No había nada que decir, había
ocurrido así y no había nada que decir. Inclinándose para encenderle el
cigarrillo que le temblaba entre los dedos, simplemente esperando sin hablar,
acaso sabiendo que no habría palabras, que Liliana haría un esfuerzo para
tragar el humo y lo dejaría salir con un quejido, que empezaría a llorar
ahogadamente, desde otro tiempo, sin separar la cara de la cara de Alfredo, sin
negarse y llorando callada, ahora solamente para él, desde todo lo otro que él
comprendería. Inútil murmurar cosas tan sabidas, Liliana llorando era el
término, el borde desde donde iba a empezar otra manera de vivir.

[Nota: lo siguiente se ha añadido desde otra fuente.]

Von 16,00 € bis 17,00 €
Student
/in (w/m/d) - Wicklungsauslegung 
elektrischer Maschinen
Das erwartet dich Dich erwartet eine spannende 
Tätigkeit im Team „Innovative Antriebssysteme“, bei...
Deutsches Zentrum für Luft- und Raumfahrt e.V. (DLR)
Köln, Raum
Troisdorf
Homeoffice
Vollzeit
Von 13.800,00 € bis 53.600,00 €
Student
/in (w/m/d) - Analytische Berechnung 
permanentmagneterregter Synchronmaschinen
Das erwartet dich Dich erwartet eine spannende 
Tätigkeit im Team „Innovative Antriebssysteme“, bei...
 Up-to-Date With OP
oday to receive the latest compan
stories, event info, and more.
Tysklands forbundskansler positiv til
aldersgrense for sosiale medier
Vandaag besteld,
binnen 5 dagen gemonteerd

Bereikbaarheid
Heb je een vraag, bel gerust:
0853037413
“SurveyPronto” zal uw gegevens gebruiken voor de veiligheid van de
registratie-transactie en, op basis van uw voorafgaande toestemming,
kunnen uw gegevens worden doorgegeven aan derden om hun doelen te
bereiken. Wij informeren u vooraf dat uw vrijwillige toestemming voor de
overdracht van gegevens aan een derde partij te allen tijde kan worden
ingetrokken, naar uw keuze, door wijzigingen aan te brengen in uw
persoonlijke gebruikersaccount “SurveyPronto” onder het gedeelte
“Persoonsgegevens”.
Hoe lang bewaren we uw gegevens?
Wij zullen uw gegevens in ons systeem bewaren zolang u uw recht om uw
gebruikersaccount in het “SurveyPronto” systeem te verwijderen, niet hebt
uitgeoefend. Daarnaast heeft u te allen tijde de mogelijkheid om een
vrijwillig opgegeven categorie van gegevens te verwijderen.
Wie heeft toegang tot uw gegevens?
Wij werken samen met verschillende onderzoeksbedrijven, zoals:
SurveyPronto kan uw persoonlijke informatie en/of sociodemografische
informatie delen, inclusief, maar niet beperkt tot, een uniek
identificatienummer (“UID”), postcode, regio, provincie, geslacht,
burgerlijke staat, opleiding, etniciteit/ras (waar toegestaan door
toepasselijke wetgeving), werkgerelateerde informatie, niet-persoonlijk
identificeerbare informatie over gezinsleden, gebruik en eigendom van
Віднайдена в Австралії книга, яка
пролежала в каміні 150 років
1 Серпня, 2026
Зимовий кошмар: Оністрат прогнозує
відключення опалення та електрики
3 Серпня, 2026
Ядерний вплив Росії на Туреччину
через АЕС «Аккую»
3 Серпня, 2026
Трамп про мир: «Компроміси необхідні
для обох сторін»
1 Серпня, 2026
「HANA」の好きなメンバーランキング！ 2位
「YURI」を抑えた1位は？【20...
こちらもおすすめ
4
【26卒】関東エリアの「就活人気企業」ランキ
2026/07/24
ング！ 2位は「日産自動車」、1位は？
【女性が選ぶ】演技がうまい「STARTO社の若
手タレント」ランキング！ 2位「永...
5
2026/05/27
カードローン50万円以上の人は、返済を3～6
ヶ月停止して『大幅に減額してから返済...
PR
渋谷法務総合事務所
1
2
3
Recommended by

Si calmarla,
si devolverla a la tranquilidad hubiera sido tan simple como escribirlo con las
palabras alineándose en un cuaderno como segundos congelados, pequeños dibujos
del tiempo para ayudar el paso interminable de la tarde, sí solamente fuera eso
pero la noche llega y también Ramos, increíblemente la cara de Ramos mirando
los análisis apenas terminados, buscándome el pulso, de golpe otro, incapaz de
disimular, arrancándome las sábanas para mirarme desnudo, palpándome el
costado, con una orden incomprensible a la enfermera, un lento, incrédulo
reconocimiento al que asisto como desde lejos, casi divertido, sabiendo que no
puede ser, que Ramos se equivoca y que no es verdad, que sólo era verdad lo
otro, el plazo que no me había ocultado, y la risa de Ramos, su manera de
palparme como si no pudiera admitirlo, su absurda esperanza, esto no me lo va a
creer nadie, viejo, y yo forzándome a reconocer que a lo mejor es así, que en
una de ésas vaya a saber, mirándolo a Ramos que se endereza y se vuelve a reír
y suelta órdenes con una voz que nunca le había oído en esa penumbra y esa
modorra, teniendo que convencerme poco a poco de que sí, de que entonces voy a
tener que pedírselo, apenas se vaya la enfermera voy a tener que pedirle que
espere un poco, que espere por lo menos a que sea de día antes de decírselo a
Liliana, antes de arrancarla a ese sueño en el que por primera vez no está más
sola, a esos brazos que la aprietan mientras duerme.